Lucy, Upon Hearing of Charles Schultz’s Retirement and Upon Seeing the Giant Leopard Moth, Drafts a Letter to Charlie Brown
Like nothing we’ve ever known, but then,
we haven’t known much, have we, Charlie?
It was a slow Sunday, she landed on the newspaper
and had I breath, you know, it would have left me.
Because God’s drawing left our maker’s in the wake
of those wings. Glorious ornate things, the starkest black
and white, the velvet bullet of her body, orange
and black bands, the thinnest blue edge to the pattern
that recalls that shirt of yours: a horizontal thunderbolt
against a pumpkin-colored sky, and it came to me then:
we’re going nowhere. Infinite children, inked-in
by someone else’s hand. What does it count for?
My rage: the fist of it smaller than one bud of baby’s breath,
the good grief of your body, an abstraction I’m drawn
to in the imagination no one drew up for me.

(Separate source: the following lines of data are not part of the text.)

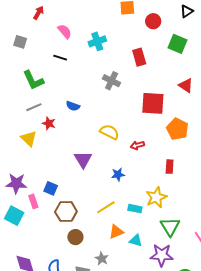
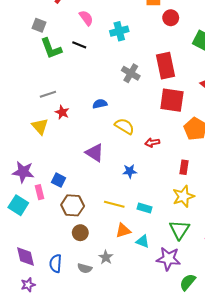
red circle: (153, 21) -> (171, 18), moved
red rectangle: (139, 57) -> (165, 66), moved, size x1.4
green L-shape: (33, 80) -> (51, 48), moved
blue semicircle: (73, 106) -> (100, 104), moved, turned 144
purple triangle: (83, 159) -> (95, 153), turned -30
yellow star: (156, 197) -> (183, 196), moved
yellow line: (106, 207) -> (114, 204), turned 42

The unfunny papers of our amaranthine forms,
perpetually-young and it’s so clear to me,
stuck in this stupid puffy dress I’ll never outgrow,
we should be beyond middle age by now,
yet we’ve no life cycle, not even a mothy one,
no eight days to fly and love—no kiss.
Are we just tattoos on the paper arm
of some giant god? Flex and we dance,
but we don’t, do we?
Even Schroeder’s piano that so moves me
is a mute flat thing. No one will hear the music
coming from it, but us, and we’re thin as any day,
and our story’s stopped in the telling.
Our own maker, Charlie, he’s put us down
for the duration.
Someone forget to tell him what we meant.
Write us a history we can live our way back
into, won’t you? Or a future to die against?
We can only hope for some kind of record. Hope,
that somewhere, a lunatic keeps our whole story bound
in brittle rubberbands where look at us, for Chuck’s sake,
look, thousands of dialogue bubbles hovered over us,
but as far as we know, we might never have said a word.